The view from La Fontelina overlooking the Blue Grotto Claire Nuttall/Daily Nexus

The view from La Fontelina overlooking the Blue Grotto Claire Nuttall/Daily Nexus

The tomatoes taste richer on Capri. Something in the Mediterranean sunshine and volcanic soil imbues a cleaner, more tangible flavor. The mozzarella tastes fresh and creamy against the crisp body of the tomato, against the familiar tang of basil. Dizzy with dry red wine and the sun bouncing off the blue-and-white striped umbrellas scattered across the rocky beach below, I lick at clear drops of tomato juice streaming down my wrists.

La Fontelina perches on a remote corner of the island, a breezy boat-ride away from the dilapidated fisherman’s port, gelato stands and cobblestone stairwells that meandered into the glamorous belly of the city.

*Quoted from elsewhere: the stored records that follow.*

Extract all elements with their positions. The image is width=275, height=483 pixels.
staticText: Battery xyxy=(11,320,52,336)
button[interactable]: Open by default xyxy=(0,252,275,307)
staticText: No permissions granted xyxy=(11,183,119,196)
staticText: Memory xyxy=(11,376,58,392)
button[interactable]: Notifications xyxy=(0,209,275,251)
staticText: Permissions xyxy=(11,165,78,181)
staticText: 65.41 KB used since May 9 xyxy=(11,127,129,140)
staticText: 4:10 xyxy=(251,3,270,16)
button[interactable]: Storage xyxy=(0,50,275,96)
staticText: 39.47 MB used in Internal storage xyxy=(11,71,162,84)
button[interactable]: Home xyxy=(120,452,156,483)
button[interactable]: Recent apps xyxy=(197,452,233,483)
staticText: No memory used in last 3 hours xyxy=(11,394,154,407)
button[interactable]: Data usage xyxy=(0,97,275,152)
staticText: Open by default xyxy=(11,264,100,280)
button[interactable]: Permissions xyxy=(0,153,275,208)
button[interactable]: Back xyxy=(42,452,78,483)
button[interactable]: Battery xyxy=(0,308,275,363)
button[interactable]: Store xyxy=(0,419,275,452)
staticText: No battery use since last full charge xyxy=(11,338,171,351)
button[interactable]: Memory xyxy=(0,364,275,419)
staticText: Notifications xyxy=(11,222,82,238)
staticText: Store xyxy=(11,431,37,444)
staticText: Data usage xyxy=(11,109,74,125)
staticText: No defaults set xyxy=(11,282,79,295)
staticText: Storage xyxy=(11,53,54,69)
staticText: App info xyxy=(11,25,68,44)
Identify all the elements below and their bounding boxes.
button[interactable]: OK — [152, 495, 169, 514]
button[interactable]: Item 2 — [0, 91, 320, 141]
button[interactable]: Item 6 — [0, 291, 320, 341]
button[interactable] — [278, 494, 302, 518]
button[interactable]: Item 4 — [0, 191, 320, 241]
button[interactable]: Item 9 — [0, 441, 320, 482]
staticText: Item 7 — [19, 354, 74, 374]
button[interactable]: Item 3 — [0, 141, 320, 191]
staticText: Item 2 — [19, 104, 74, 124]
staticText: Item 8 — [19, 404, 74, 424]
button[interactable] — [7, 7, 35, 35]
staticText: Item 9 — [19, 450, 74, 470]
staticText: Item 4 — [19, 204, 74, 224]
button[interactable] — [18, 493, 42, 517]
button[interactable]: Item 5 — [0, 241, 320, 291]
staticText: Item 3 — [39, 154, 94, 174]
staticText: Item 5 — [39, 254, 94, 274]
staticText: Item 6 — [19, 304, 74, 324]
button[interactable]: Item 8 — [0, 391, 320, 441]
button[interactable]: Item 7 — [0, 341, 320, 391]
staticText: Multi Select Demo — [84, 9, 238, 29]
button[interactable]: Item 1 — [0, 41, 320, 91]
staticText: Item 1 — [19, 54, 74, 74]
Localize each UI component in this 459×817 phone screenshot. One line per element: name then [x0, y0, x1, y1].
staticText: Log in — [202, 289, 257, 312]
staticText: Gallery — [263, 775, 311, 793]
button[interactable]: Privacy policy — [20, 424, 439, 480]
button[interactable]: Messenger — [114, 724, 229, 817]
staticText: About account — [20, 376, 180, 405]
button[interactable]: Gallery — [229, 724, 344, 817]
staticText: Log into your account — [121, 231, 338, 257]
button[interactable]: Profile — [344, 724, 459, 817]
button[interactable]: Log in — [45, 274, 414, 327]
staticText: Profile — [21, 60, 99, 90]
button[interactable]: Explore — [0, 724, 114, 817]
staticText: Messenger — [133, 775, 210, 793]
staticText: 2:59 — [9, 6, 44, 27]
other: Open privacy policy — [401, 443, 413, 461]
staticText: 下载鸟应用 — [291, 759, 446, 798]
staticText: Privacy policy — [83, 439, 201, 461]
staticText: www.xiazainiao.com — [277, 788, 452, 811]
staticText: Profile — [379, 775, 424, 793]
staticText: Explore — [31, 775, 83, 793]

The restaurant, enclosed only by a tastefully thatched ceiling, opens up to a small inlet defined by towering, golden cliffs. The water is warm, blue and thick with bubblegum-pink jellyfish and naked, tanned bodies shimmering shamelessly in the afternoon light.

The boats, docked and bobbing against the shore’s knobbed contours, look like toys from my perch, where I sit greedily licking at my tomato-juice wrists like a happy, drunk cat stretched out in the sun.
My friends and I have ordered simply so as to taste each ingredient like a piece of art in and of itself, unmarred by another. When the server brings bowl after bowl of ricotta ravioli nestled in beds of marinara, we eat silently. Slowly cutting into the thin, hand-made pasta with our teeth, probing our tongues into the soft, rich give of the ricotta. The sauce, like the tomatoes, is cleaner and more than I’m used to. The tomatoes are enough in themselves for a sauce, flavorful and refreshing, only lightly seasoned with basil and oregano, almost sweet against the wine’s bite.

While I eat, I lock laughing eyes with my friends. They glance up, for a moment in time, their cheeks fat with pasta. We taste bites of each other’s same dish, shave off scalloped edges of one another’s ravioli. Seeking community and confirmation that we are all lost in the same soft, buttery delusion.
I remember the meal most for its small weight in my body for the rest of that afternoon. Afterwards, we took a boat past the toned bodies slipping through the waves to the Blue Grotto just down the coast. A handful of gondolas sidled up to our boat.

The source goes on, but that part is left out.